Happy day. The Korean version of Escape Everything! arrives in the post. It’s beautiful!
There’s some colour ink inside — purple — for headings, and some new ornaments in the shape of manacles and whatnot.
It’s also amusing to see snippets of original English amongst the Hangul text. It’s like when you listen to Gaelic radio and your ears prick up at something like, “Is toigh leam a bhith a ’seinn… Sega Megadrive.”
The English bits largely refer to people’s names and the titles of books and films so it builds up into a litany of cultural references. It also seems to include English concepts for which there is no Korean translation. An example that leaps off the page is “sexual opportunism.” They don’t know what they’re missing.

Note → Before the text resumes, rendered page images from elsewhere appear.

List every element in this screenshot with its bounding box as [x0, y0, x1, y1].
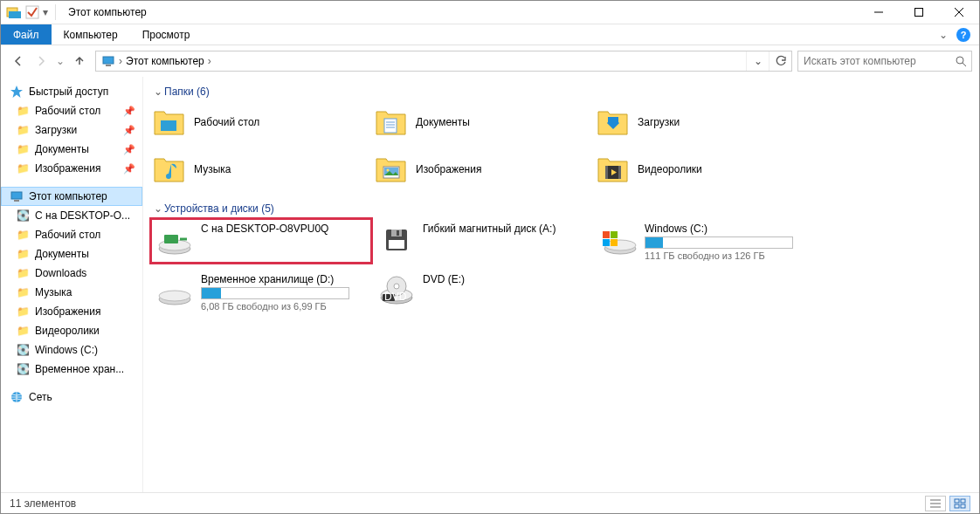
folder-label: Музыка: [194, 163, 231, 175]
drive-item[interactable]: Windows (C:)111 ГБ свободно из 126 ГБ: [596, 220, 814, 262]
sidebar-item[interactable]: 📁Документы: [1, 244, 142, 264]
chevron-right-icon[interactable]: ›: [208, 55, 211, 67]
status-item-count: 11 элементов: [10, 497, 76, 510]
svg-rect-12: [14, 200, 19, 202]
folder-item[interactable]: Видеоролики: [596, 150, 814, 188]
svg-rect-8: [106, 65, 111, 66]
folder-icon: 📁: [17, 229, 30, 241]
svg-rect-7: [103, 57, 114, 64]
sidebar-item-downloads[interactable]: 📁Загрузки📌: [1, 120, 142, 140]
sidebar-item[interactable]: 📁Изображения: [1, 302, 142, 321]
drive-label: Windows (C:): [645, 223, 793, 235]
storage-bar: [201, 287, 349, 299]
content-pane: ⌄ Папки (6) Рабочий столДокументыЗагрузк…: [143, 77, 979, 492]
svg-rect-50: [961, 499, 965, 503]
folder-item[interactable]: Изображения: [374, 150, 592, 188]
pc-icon: [10, 189, 24, 203]
drive-free-space: 6,08 ГБ свободно из 6,99 ГБ: [201, 301, 349, 312]
svg-rect-35: [611, 231, 618, 238]
drive-icon: 💽: [17, 209, 30, 222]
storage-bar: [645, 236, 793, 249]
svg-rect-51: [955, 504, 959, 508]
drive-label: Гибкий магнитный диск (A:): [423, 223, 556, 235]
folder-icon: [374, 105, 409, 140]
folder-icon: [152, 105, 187, 140]
drive-item[interactable]: Гибкий магнитный диск (A:): [374, 220, 592, 262]
tab-computer[interactable]: Компьютер: [52, 24, 130, 45]
chevron-down-icon: ⌄: [152, 202, 164, 215]
sidebar-network[interactable]: Сеть: [1, 387, 142, 407]
breadcrumb-root[interactable]: Этот компьютер: [126, 55, 204, 67]
qat-check-icon[interactable]: [25, 5, 39, 19]
refresh-button[interactable]: [769, 51, 791, 71]
sidebar-item[interactable]: 💽Временное хран...: [1, 360, 142, 379]
svg-line-10: [963, 63, 966, 66]
close-button[interactable]: [939, 1, 979, 24]
folder-icon: [596, 152, 631, 187]
folder-item[interactable]: Рабочий стол: [152, 103, 370, 141]
section-devices-header[interactable]: ⌄ Устройства и диски (5): [152, 202, 970, 215]
drive-item[interactable]: DVDDVD (E:): [374, 271, 592, 312]
sidebar-item[interactable]: 💽Windows (C:): [1, 340, 142, 360]
folder-icon: 📁: [17, 143, 30, 155]
folder-icon: 📁: [17, 325, 30, 337]
svg-rect-14: [161, 120, 176, 131]
sidebar-item-desktop[interactable]: 📁Рабочий стол📌: [1, 101, 142, 120]
drive-icon: [377, 223, 416, 257]
drive-icon: [599, 223, 638, 257]
drive-icon: [155, 273, 194, 308]
sidebar-item-documents[interactable]: 📁Документы📌: [1, 140, 142, 159]
star-icon: [10, 85, 24, 99]
view-large-icons-button[interactable]: [949, 496, 970, 511]
maximize-button[interactable]: [899, 1, 939, 24]
drive-icon: DVD: [377, 273, 416, 308]
address-dropdown[interactable]: ⌄: [746, 51, 769, 71]
sidebar-item[interactable]: 📁Рабочий стол: [1, 225, 142, 244]
folder-label: Рабочий стол: [194, 116, 259, 128]
sidebar-item-pictures[interactable]: 📁Изображения📌: [1, 159, 142, 178]
sidebar-item[interactable]: 📁Downloads: [1, 264, 142, 283]
sidebar-item[interactable]: 💽C на DESKTOP-O...: [1, 206, 142, 225]
drive-item[interactable]: C на DESKTOP-O8VPU0Q: [152, 220, 370, 262]
chevron-right-icon[interactable]: ›: [119, 55, 122, 67]
nav-forward-button[interactable]: [31, 49, 52, 73]
svg-rect-49: [955, 499, 959, 503]
tab-view[interactable]: Просмотр: [130, 24, 203, 45]
search-box[interactable]: [797, 51, 972, 72]
view-details-button[interactable]: [925, 496, 946, 511]
sidebar-item[interactable]: 📁Музыка: [1, 283, 142, 302]
folder-item[interactable]: Музыка: [152, 150, 370, 188]
sidebar-this-pc[interactable]: Этот компьютер: [1, 187, 142, 206]
folder-icon: 📁: [17, 248, 30, 260]
folder-item[interactable]: Документы: [374, 103, 592, 141]
svg-point-43: [394, 284, 399, 289]
drive-item[interactable]: Временное хранилище (D:)6,08 ГБ свободно…: [152, 271, 370, 312]
address-bar[interactable]: › Этот компьютер › ⌄: [95, 51, 792, 72]
svg-rect-15: [384, 119, 397, 133]
nav-up-button[interactable]: [69, 49, 90, 73]
search-input[interactable]: [798, 55, 950, 67]
nav-back-button[interactable]: [8, 49, 29, 73]
folder-label: Видеоролики: [638, 163, 702, 175]
help-button[interactable]: ?: [956, 28, 970, 42]
minimize-button[interactable]: [859, 1, 899, 24]
pin-icon: 📌: [123, 163, 135, 175]
ribbon-expand-icon[interactable]: ⌄: [939, 29, 948, 41]
pin-icon: 📌: [123, 144, 135, 155]
svg-rect-30: [397, 230, 399, 236]
sidebar-item[interactable]: 📁Видеоролики: [1, 321, 142, 340]
search-icon[interactable]: [950, 55, 971, 67]
drive-free-space: 111 ГБ свободно из 126 ГБ: [645, 250, 793, 261]
section-folders-header[interactable]: ⌄ Папки (6): [152, 86, 970, 98]
nav-history-dropdown[interactable]: ⌄: [53, 55, 67, 67]
svg-point-39: [159, 291, 190, 301]
svg-rect-52: [961, 504, 965, 508]
folder-item[interactable]: Загрузки: [596, 103, 814, 141]
sidebar-quick-access[interactable]: Быстрый доступ: [1, 82, 142, 101]
svg-rect-11: [11, 192, 22, 199]
svg-rect-23: [605, 166, 608, 179]
pc-icon: [101, 54, 115, 68]
folder-icon: [152, 152, 187, 187]
qat-dropdown-icon[interactable]: ▾: [43, 6, 48, 18]
tab-file[interactable]: Файл: [1, 24, 52, 45]
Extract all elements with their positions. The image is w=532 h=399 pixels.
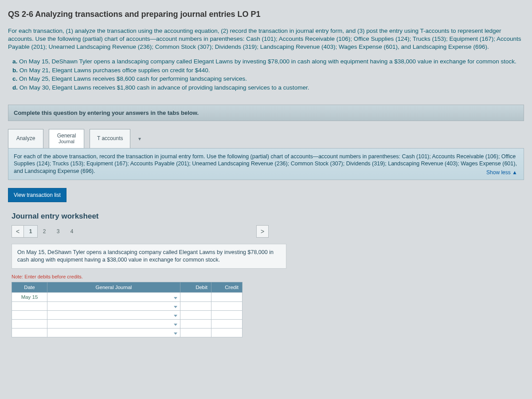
chevron-down-icon[interactable]: ▾ xyxy=(136,132,144,145)
je-debit-cell[interactable] xyxy=(180,301,211,310)
transaction-c: c. On May 25, Elegant Lawns receives $8,… xyxy=(12,75,524,83)
je-debit-cell[interactable] xyxy=(180,319,211,328)
je-date-cell[interactable] xyxy=(12,310,47,319)
transaction-b: b. On May 21, Elegant Lawns purchases of… xyxy=(12,66,524,75)
je-credit-cell[interactable] xyxy=(211,292,243,301)
je-credit-cell[interactable] xyxy=(211,310,243,319)
worksheet-title: Journal entry worksheet xyxy=(12,212,524,221)
transaction-d: d. On May 30, Elegant Lawns receives $1,… xyxy=(12,84,524,92)
tab-gj-line2: Journal xyxy=(56,139,77,144)
tab-analyze[interactable]: Analyze xyxy=(8,129,43,148)
je-row xyxy=(12,310,243,319)
je-row xyxy=(12,328,243,337)
pager-next-button[interactable]: > xyxy=(256,225,269,238)
je-header-date: Date xyxy=(12,282,47,292)
transaction-description-box: On May 15, DeShawn Tyler opens a landsca… xyxy=(12,244,286,269)
note-text: Note: Enter debits before credits. xyxy=(12,274,524,279)
pager-prev-button[interactable]: < xyxy=(12,225,24,238)
je-account-cell[interactable] xyxy=(47,292,180,301)
je-date-cell[interactable] xyxy=(12,301,47,310)
je-account-cell[interactable] xyxy=(47,301,180,310)
pager: < 1 2 3 4 > xyxy=(12,225,524,238)
je-date-cell[interactable] xyxy=(12,319,47,328)
transaction-a-label: a. xyxy=(12,58,17,65)
transaction-d-label: d. xyxy=(12,84,18,91)
je-row xyxy=(12,319,243,328)
je-date-cell[interactable]: May 15 xyxy=(12,292,47,301)
instruction-panel: For each of the above transaction, recor… xyxy=(8,148,524,180)
pager-page-2[interactable]: 2 xyxy=(37,225,51,238)
panel-text: For each of the above transaction, recor… xyxy=(14,153,517,175)
je-header-debit: Debit xyxy=(180,282,211,292)
je-debit-cell[interactable] xyxy=(180,292,211,301)
tab-gj-line1: General xyxy=(56,133,77,139)
je-header-credit: Credit xyxy=(211,282,243,292)
pager-page-4[interactable]: 4 xyxy=(65,225,79,238)
je-account-cell[interactable] xyxy=(47,319,180,328)
transaction-a: a. On May 15, DeShawn Tyler opens a land… xyxy=(12,58,524,66)
page-title: QS 2-6 Analyzing transactions and prepar… xyxy=(8,10,524,19)
transaction-d-text: On May 30, Elegant Lawns receives $1,800… xyxy=(20,84,309,91)
tab-t-accounts[interactable]: T accounts xyxy=(90,129,130,148)
je-credit-cell[interactable] xyxy=(211,328,243,337)
journal-entry-table: Date General Journal Debit Credit May 15 xyxy=(12,282,243,337)
je-header-general-journal: General Journal xyxy=(47,282,180,292)
je-account-cell[interactable] xyxy=(47,310,180,319)
show-less-link[interactable]: Show less ▲ xyxy=(486,169,517,176)
je-credit-cell[interactable] xyxy=(211,301,243,310)
transaction-b-label: b. xyxy=(12,67,18,74)
pager-page-1[interactable]: 1 xyxy=(23,225,38,238)
transaction-c-label: c. xyxy=(12,75,17,82)
je-debit-cell[interactable] xyxy=(180,310,211,319)
je-debit-cell[interactable] xyxy=(180,328,211,337)
pager-page-3[interactable]: 3 xyxy=(51,225,65,238)
transaction-list: a. On May 15, DeShawn Tyler opens a land… xyxy=(8,58,524,93)
je-account-cell[interactable] xyxy=(47,328,180,337)
tabs-row: Analyze General Journal T accounts ▾ xyxy=(8,129,524,148)
je-row xyxy=(12,301,243,310)
transaction-a-text: On May 15, DeShawn Tyler opens a landsca… xyxy=(19,58,516,65)
intro-text: For each transaction, (1) analyze the tr… xyxy=(8,27,524,51)
view-transaction-list-button[interactable]: View transaction list xyxy=(8,188,66,202)
transaction-b-text: On May 21, Elegant Lawns purchases offic… xyxy=(20,67,210,74)
je-date-cell[interactable] xyxy=(12,328,47,337)
tab-general-journal[interactable]: General Journal xyxy=(49,129,84,148)
je-credit-cell[interactable] xyxy=(211,319,243,328)
prompt-bar: Complete this question by entering your … xyxy=(8,105,524,121)
je-row: May 15 xyxy=(12,292,243,301)
transaction-c-text: On May 25, Elegant Lawns receives $8,600… xyxy=(19,75,247,82)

There’s often an asterisk next to a name or title to explain the context to the Korean reader: what The Inbetweeners is and who Mark E. Smith and Giant Haystacks might be. Those without an asterisk include Tom Waits, Jim Jarmusch and Donald Trump.
(I wish I hadn’t mentioned Trump in my book, by the way, but I wrote it before his presidency if you can imagine such a time, and I only cited him as an example of a celebrity dirtbag.)
Anyway. Yes. I am rather beside myself today — as an egomaniac but also as a bibliophile. I didn’t know the book would be treated so nicely. A wonderful surprise.
Why is Giant Haystacks name a plural? If he resembled anything at all, it was a singular giant haystack.